Try it:
Show every line from the entries that follow which holds the word "gyorsan".

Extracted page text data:
========================
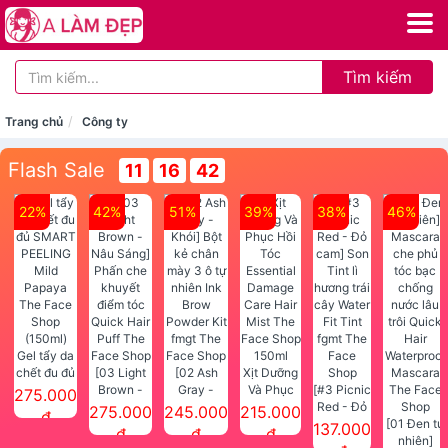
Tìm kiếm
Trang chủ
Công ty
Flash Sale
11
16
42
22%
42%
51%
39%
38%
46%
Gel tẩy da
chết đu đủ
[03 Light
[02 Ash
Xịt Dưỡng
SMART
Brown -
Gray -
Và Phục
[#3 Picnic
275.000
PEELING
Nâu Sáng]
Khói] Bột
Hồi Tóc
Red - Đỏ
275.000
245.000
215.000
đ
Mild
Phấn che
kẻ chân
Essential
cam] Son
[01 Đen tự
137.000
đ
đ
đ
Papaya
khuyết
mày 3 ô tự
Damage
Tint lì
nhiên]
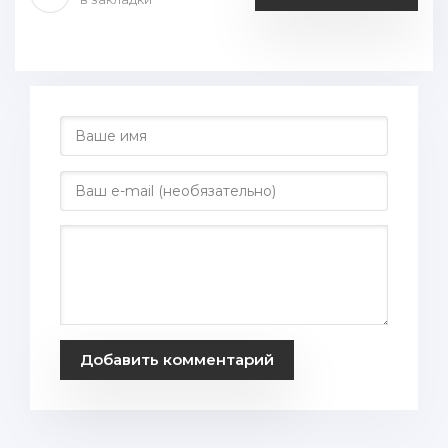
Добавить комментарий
========================
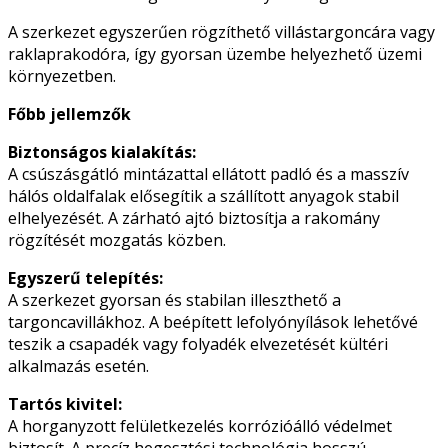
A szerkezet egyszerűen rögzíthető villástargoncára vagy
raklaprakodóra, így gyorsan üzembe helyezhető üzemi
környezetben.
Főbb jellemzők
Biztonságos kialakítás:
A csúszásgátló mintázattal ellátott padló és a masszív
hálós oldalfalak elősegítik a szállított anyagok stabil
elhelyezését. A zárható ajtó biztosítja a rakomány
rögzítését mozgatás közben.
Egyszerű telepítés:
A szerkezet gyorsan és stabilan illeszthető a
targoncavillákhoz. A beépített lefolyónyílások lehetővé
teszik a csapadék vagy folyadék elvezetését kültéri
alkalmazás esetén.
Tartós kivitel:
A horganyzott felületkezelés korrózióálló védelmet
========================
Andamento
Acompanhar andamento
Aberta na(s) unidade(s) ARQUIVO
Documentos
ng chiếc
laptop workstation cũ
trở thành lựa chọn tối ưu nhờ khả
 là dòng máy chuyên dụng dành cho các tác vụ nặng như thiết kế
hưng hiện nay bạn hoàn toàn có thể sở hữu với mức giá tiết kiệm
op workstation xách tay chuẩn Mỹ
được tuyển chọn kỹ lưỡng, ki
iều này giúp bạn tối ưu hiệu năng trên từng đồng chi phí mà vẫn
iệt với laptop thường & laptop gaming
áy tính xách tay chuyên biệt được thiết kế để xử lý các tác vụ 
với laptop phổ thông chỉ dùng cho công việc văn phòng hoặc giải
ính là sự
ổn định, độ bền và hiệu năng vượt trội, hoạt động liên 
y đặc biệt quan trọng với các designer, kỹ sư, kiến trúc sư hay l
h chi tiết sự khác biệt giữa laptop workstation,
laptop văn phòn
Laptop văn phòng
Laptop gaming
========================
Task answer:
raklaprakodóra, így gyorsan üzembe helyezhető üzemi
A szerkezet gyorsan és stabilan illeszthető a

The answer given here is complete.